**What the task requires**: When you reach the line in the data below that contains "Санкт-Петербург, www.smlgroup.ru", please start repeating lines exactly, and stop after the line that contains "На сайте с 27 сентября 2023", repeating nothing else.

**Dataset extract**:

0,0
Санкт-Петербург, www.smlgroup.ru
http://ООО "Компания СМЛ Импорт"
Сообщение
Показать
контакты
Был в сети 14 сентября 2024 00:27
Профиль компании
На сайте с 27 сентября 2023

* * *

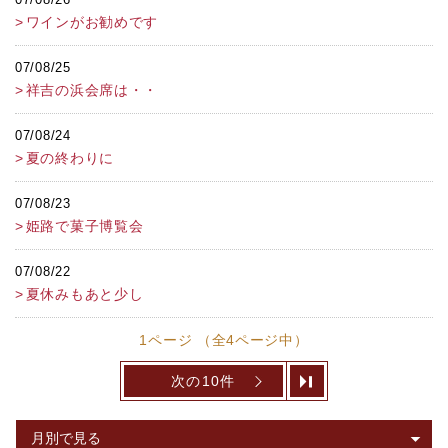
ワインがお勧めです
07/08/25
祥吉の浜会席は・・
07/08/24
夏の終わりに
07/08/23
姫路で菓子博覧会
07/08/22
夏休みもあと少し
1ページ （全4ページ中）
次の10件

...

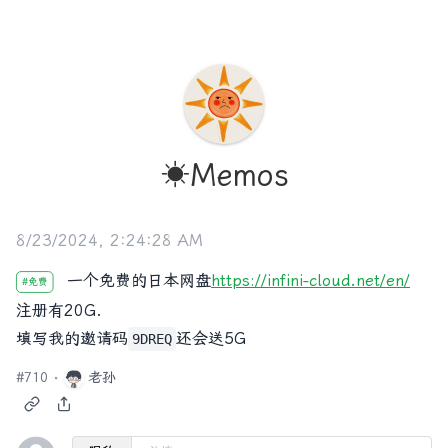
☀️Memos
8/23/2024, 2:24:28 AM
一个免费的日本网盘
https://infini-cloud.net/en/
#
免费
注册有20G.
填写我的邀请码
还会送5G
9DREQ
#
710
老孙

**Written answer**:
Санкт-Петербург, www.smlgroup.ru
http://ООО "Компания СМЛ Импорт"
Сообщение
Показать
контакты
Был в сети 14 сентября 2024 00:27
Профиль компании
На сайте с 27 сентября 2023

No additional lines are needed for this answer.